11-29-2008 03:27 PM
The latest on the Athlon 1400, XP Pro, SP2, is that ccsvchst.exe still unpredictably takes up so much CPU time that nothing else works very well. This may sometimes coincided with Norton's "Background" task notice. but I'm only watching it sporadically so I can't say for sure.
11-29-2008 03:45 PM
ktony wrote:The latest on the Athlon 1400, XP Pro, SP2, [ ... ]
This isn't one of the HP/Compaq series where they used an INTEL master disk on AMD systems is it? That has caused problems and there is a fix for it.
Any overriding reason not to go to SP3? My XP Pro SP3+ and NIS2009 doesn't seem to suffer from this CPU time problem.
11-29-2008 08:31 PM
This is a home-built. Athlon T'bird 1400, 512MB RAM on an IWill board, VIA chipset. I haven't gone to SP3 because on the other machine in the house (Athlon64 4000+, 1GB RAM) SP3 caused minor conflict with an older version of Executive Software Diskkeeper. I was able to roll it back successfully, and was leary of using it on the older machine, also AMD.
At the moment, said older machine is running OK. There have been lots of updates, but most are definitions. Manual scans run OK.
11-30-2008 03:52 AM
Symantec Tech Support has fixed this issue,everything is working fine.
Thank you symantec for your fast reply,
11-30-2008 09:18 AM
Thanks for the feeback.
Based on my experience with XP and 512MB bringing it up to 1GB or even 2GB RAM is a good investment at a time when most memory is not expensive.
11-30-2008 10:12 AM
huwyngr wrote:Thanks for the feeback.
Based on my experience with XP and 512MB bringing it up to 1GB or even 2GB RAM is a good investment at a time when most memory is not expensive.
Now that is so true it needs to be repeated! (Which I just did for you.)
11-30-2008 02:06 PM
Thanks! I'll give it some consideration, but this machine is nearing end-of-life status. I'm sure it would benefit greatly from twice the RAM, but I'm not sure that the box will be around long enough for it to really count. My partner, who uses this one, is hot to get a new, quad-core monster, probably a Dell.
On the other hand, raising my A64 machine from 1-2 (or from 1-3)GB of RAM probably would have time to pay off. I'm still studying if this board will do 1+2 gigs.

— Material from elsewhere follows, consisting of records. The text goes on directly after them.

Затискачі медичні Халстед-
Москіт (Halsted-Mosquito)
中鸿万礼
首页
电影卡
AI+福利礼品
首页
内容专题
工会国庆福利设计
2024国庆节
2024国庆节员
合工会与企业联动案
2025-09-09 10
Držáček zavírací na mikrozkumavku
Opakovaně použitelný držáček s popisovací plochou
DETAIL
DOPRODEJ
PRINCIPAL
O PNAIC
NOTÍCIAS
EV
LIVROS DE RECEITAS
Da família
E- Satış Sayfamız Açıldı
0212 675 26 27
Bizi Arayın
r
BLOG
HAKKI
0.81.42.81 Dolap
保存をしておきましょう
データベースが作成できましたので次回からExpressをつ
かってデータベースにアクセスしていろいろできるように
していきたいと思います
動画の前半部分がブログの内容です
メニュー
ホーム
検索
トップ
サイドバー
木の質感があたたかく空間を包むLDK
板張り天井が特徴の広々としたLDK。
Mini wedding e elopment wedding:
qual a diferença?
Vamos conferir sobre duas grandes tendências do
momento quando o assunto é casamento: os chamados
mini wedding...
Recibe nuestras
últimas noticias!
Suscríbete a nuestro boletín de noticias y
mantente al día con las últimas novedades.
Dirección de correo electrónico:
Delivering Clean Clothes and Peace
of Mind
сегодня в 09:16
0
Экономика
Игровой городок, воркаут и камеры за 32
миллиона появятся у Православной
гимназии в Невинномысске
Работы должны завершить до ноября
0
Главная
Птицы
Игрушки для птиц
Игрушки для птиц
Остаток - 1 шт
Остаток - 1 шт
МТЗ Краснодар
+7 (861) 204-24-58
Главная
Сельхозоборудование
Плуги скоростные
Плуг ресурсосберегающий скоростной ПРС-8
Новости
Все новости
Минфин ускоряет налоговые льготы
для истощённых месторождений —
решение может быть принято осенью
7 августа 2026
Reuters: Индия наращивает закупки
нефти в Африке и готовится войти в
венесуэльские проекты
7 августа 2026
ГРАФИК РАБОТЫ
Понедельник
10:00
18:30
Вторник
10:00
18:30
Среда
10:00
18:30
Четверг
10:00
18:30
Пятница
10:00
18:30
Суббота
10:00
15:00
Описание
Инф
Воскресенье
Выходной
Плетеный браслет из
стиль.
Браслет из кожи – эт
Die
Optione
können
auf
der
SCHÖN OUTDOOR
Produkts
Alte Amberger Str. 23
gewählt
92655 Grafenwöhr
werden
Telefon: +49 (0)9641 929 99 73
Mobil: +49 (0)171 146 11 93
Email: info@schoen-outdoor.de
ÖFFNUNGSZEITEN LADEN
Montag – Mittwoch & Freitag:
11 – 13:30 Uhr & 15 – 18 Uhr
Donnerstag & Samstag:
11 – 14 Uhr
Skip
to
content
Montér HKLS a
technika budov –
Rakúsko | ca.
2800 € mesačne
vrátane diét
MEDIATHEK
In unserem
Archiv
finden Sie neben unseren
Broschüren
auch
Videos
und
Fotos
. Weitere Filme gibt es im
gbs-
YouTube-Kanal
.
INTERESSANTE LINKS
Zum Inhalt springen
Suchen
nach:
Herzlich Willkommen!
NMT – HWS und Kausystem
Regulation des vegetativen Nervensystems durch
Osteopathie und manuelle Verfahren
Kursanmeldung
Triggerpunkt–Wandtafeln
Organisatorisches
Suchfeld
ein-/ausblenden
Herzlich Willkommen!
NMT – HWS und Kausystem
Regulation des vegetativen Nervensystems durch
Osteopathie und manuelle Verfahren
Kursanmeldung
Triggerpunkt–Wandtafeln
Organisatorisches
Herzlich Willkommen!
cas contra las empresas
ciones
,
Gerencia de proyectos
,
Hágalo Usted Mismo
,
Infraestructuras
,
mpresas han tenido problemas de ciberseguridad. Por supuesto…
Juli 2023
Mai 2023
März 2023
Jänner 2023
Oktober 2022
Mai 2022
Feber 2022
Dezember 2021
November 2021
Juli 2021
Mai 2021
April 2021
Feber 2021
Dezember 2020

As far as I can tell, it should so long as the dual-channel pairs are matched.
BTW (machine in question):
Athlon64 4000+, 2400mhz, 1MB cache
1GB RAM 2x512,
MSI MS7025 board, nForce3 250 chipset11-30-2008 02:15 PM
ktony wrote:"Based on my experience with XP and 512MB bringing it up to 1GB or even 2GB RAM is a good investment at a time when most memory is not expensive."
Thanks! I'll give it some consideration, but this machine is nearing end-of-life status. I'm sure it would benefit greatly from twice the RAM, but I'm not sure that the box will be around long enough for it to really count. My partner, who uses this one, is hot to get a new, quad-core monster, probably a Dell.
On the other hand, raising my A64 machine from 1-2 (or from 1-3)GB of RAM probably would have time to pay off. I'm still studying if this board will do 1+2 gigs. As far as I can tell, it should so long as the dual-channel pairs are matched.
BTW (machine in question):
Athlon64 4000+, 2400mhz, 1MB cache
1GB RAM 2x512,
MSI MS7025 board, nForce3 250 chipset
You'll need to confirm this for the machines involved, but you could probably move some of the extra RAM sticks from this machine to a new Dell when you get one.
11-30-2008 02:40 PM
You raise a valid point about the older machine, especially some of the RAM for them is now extremely expensive. And there are some nicely spec'd commercial machines in the stores these days at stupid prices compared with building your own especially if you can take over the monitor, keyboard and mouse for example.
For extreme performance I understand the latest INTEL monster is extraordinary and not that expensive if you don't go to the absolute top of the range.